Her çocuğun kendine özgü bir öyküsü vardır. Ayrı ayrı hepsini dinlemeye kalksak hiçbirinin anlattığından vazgeçmek istemeyiz, emin olun. Biz büyükler içinse durum farklı. Deneyimlerimizin çokluğu sizi aldatmasın, döner dolaşır hepimiz aynı noktaya geliriz. Aklımızın yolu birdir. Bundandır ki bir çocuğun öyküsünü anlamak ve anlatmak her yetişkinin harcı değildir.
Peki “la” sesini arayan Ali’nin öyküsünü kim anlatacak o zaman? “Bilgim az ama, insanlığım iyidir. Herkesin içinde iyilikler, güzellikler olduğunu düşünürüm. Buna inanırım.” diyen bir yetişkin; pazara gitmeyi seven bir öykücü anlatacak. Ali’yi ancak onun gözleri fark eder çünkü. Ali’nin yoksul bir dağ köyünde başlayan, kapıcı dairesinde devam eden öyküsünü Nezihe Meriç yazabilir ancak.

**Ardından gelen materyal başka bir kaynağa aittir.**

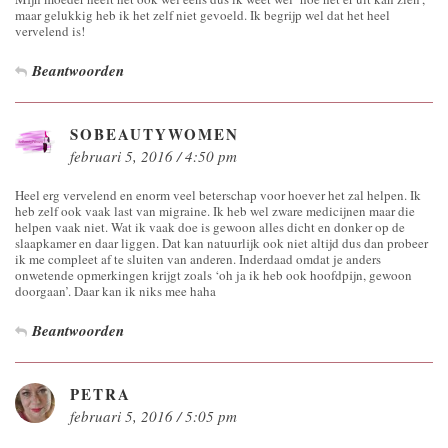
maar gelukkig heb ik het zelf niet gevoeld. Ik begrijp wel dat het heel
vervelend is!
Beantwoorden
SOBEAUTYWOMEN
februari 5, 2016 / 4:50 pm
Heel erg vervelend en enorm veel beterschap voor hoever het zal helpen. Ik
heb zelf ook vaak last van migraine. Ik heb wel zware medicijnen maar die
helpen vaak niet. Wat ik vaak doe is gewoon alles dicht en donker op de
slaapkamer en daar liggen. Dat kan natuurlijk ook niet altijd dus dan probeer
ik me compleet af te sluiten van anderen. Inderdaad omdat je anders
onwetende opmerkingen krijgt zoals ‘oh ja ik heb ook hoofdpijn, gewoon
doorgaan’. Daar kan ik niks mee haha
Beantwoorden
PETRA
februari 5, 2016 / 5:05 pm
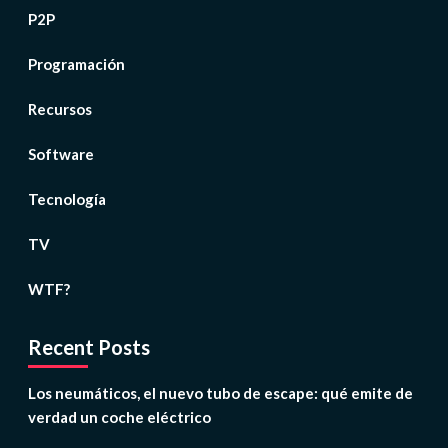
P2P
Programación
Recursos
Software
Tecnología
TV
WTF?
Recent Posts
Los neumáticos, el nuevo tubo de escape: qué emite de
verdad un coche eléctrico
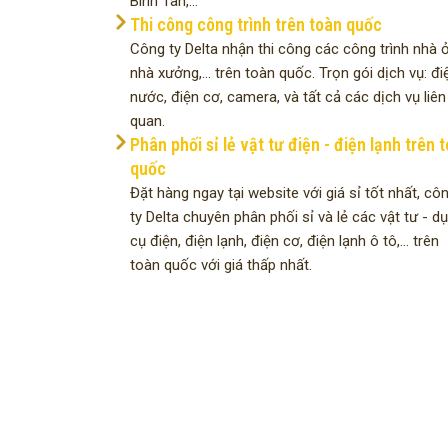
Bình Tân,...
Thi công công trình trên toàn quốc
Công ty Delta nhận thi công các công trình nhà ở
nhà xưởng,... trên toàn quốc. Trọn gói dịch vụ: đi
nước, điện cơ, camera, và tất cả các dịch vụ liên
quan.
Phân phối sỉ lẻ vật tư điện - điện lạnh trên 
quốc
Đặt hàng ngay tại website với giá sỉ tốt nhất, cô
ty Delta chuyên phân phối sỉ và lẻ các vật tư - d
cụ điện, điện lạnh, điện cơ, điện lạnh ô tô,... trên
toàn quốc với giá thấp nhất.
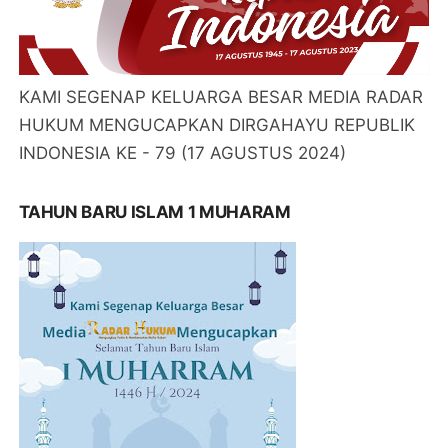
KAMI SEGENAP KELUARGA BESAR MEDIA RADAR
HUKUM MENGUCAPKAN DIRGAHAYU REPUBLIK
INDONESIA KE - 79 (17 AGUSTUS 2024)
TAHUN BARU ISLAM 1 MUHARAM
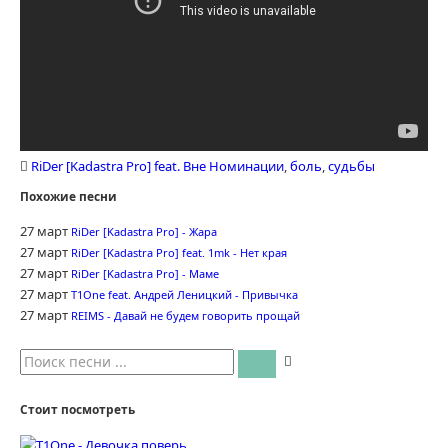
RiDer [Kadastra Pro] feat. Вне Номинации
,
боль
,
судьбы
Похожие песни
27 март
RiDer [Kadastra Pro] - Жара
27 март
RiDer [Kadastra Pro] feat. 1mk - Нет края
27 март
RiDer [Kadastra Pro] - Маме
27 март
T1One feat. Андрей Леницкий - Привычка
27 март
REIMS - Давай не будем говорить прощай
Стоит посмотреть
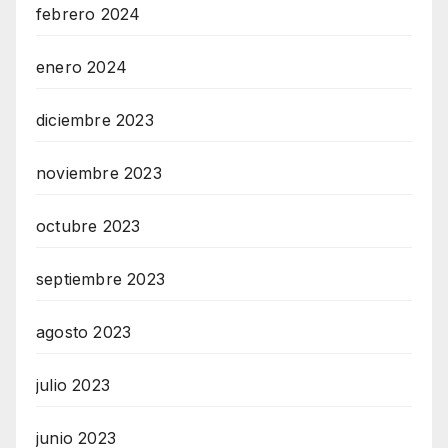
febrero 2024
enero 2024
diciembre 2023
noviembre 2023
octubre 2023
septiembre 2023
agosto 2023
julio 2023
junio 2023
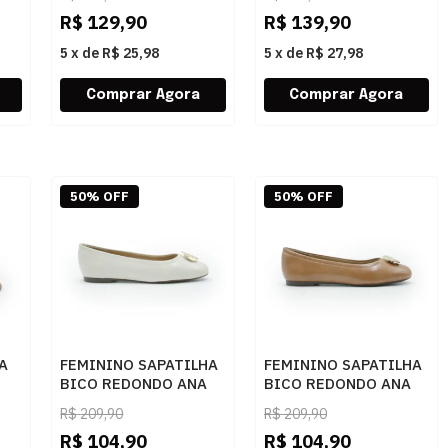
CUOIO
CINNAMON
R$
129,90
R$
139,90
5
x
de
R$ 25,98
5
x
de
R$ 27,98
50% OFF
50% OFF
A
FEMININO SAPATILHA
FEMININO SAPATILHA
BICO REDONDO ANA
BICO REDONDO ANA
C
CAPRI
CAPRI
R$
209,90
R$
209,90
C3007801410003 OFF
C3007801410002
R$
104,90
R$
104,90
PEROLA
AMBAR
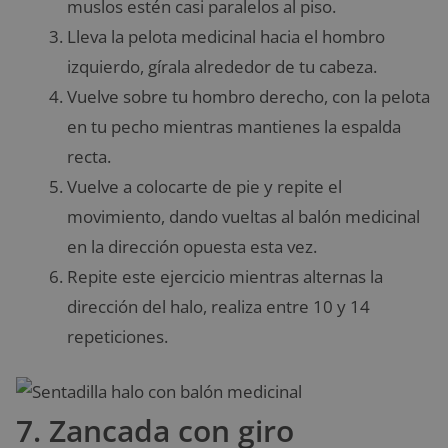
muslos estén casi paralelos al piso.
Lleva la pelota medicinal hacia el hombro
izquierdo, gírala alrededor de tu cabeza.
Vuelve sobre tu hombro derecho, con la pelota
en tu pecho mientras mantienes la espalda
recta.
Vuelve a colocarte de pie y repite el
movimiento, dando vueltas al balón medicinal
en la dirección opuesta esta vez.
Repite este ejercicio mientras alternas la
dirección del halo, realiza entre 10 y 14
repeticiones.
7. Zancada con giro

Ali ve yazarımız bir pazar yerinde tanışıyorlar. Onu gökyüzündeki kuşları ve uçakları yarıştırırken yakalıyor “pazar yerinin yazarı”. Ali'nin masal gibi süslediği öyküsünü oracıkta dinleyiveriyor.
Ali, yoksul bir dağ köyünde yaşayan Hüsün ve Güzel’in oğlu. Güzel ve Hüsün evlendikten sonra İstanbul’a göçüp bir kapıcı dairesine yerleşiyorlar. Ali dünyaya gözlerini burada açıyor. Onun dünyaya gelişi anası babası için umut… İyiliğin, mutluluğun, neşenin olduğu bir yaşamın umudu. Güzel ve Hüsün’ün özlemle anlattığı köylerine ilişkin öyküleri dinleyerek büyüyor Ali. “Baba hadi anlat o dikili ağacımızı, hadi anlat köyümüzü… Okul da açarız he mi buba, dispanser de açarız, elektrik de getiririz.” Hiç görmediği köyü, onun dünyasında böyle yeşeriyor.
O böyle umutla ve düşle büyürken yaşadıkları çevre de büyüyor, genişliyor. Apartmanlarla gecekondular iç içe, çoğalıp duruyorlar. Gecekonduların olduğu yer Ali için her zaman keşfedeceği yeni şeylerin olduğu büyük bir dünya. Bir gün yepyeni bir yerle ve insanla karşılaşıyor bu dünyada: Nazlı Hanım’ın bağ köşküne giriyor.
Mahallelinin cinli diye uzak durduğu bir yer burası; ama Nazlı Hanım sevgi dolu, sıcacık karşılıyor Ali’yi. İlginç öyküler anlatıyor ve derdini açıyor ona. Nazlı Hanım “la” sesinin peşinde. Onu kaybettiği için şarkı söyleyememekten yakınıyor. Ali Nazlı Hanım’ın bu tasasıyla dopdolu dönüyor eve.
Bundan sonra, Nazlı Hanım’ın ona açtığı sırrı bir hazine gibi saklıyor içinde. Sadece Nazlı Hanım'la aralarında kimsenin bilmediği bir bağ kuruyor “la” sesinin kayboluşu. Ali, yaşlı dostunun derdini dert ediyor kendine. Apartmandaki en yakın arkadaşı Ayşe’ye bile uzun süre söyleyemiyor bunu. “la” sesini bulmak konusunda Nazlı Hanım’a yardımcı olmak istiyor; ama nasıl yapacak?
Oysa “la” sesi belki de herkes için kayıp. Ali bazı insanların neden sevgisiz olduğunu sorgularken aslında o da “la”nın peşinde. Ayşe’nin babaannesi Güzel’i ve Hüsün’ü aşağılarken ve o bunu sessiz bir öfkeyle dinlerken yine “la” sesinin peşine düşüyor farkında olmadan.
Alagün Çocukları Meriç’in on iki kitaptan oluşmasını planladığı bir seri olarak düşünülmüş başlangıçta. 12 Mart’ta büyüyen çocukların öyküsü… Ama 12 Mart’ın ardından 12 Eylül yetişince Meriç düş kırıklığına uğruyor. “Küsüyor” kendi söyleyişiyle. Ali için kurduğu ve kendisinin de dahil olduğu umut dolu dünyanın, bir kez daha darbeyle yaralanmış olmasına içerliyor kuşkusuz.
Bize de öykünün sonunda gecekondulara doğru koşan Ali ve Ayşe’nin ardından el sallamak kalıyor.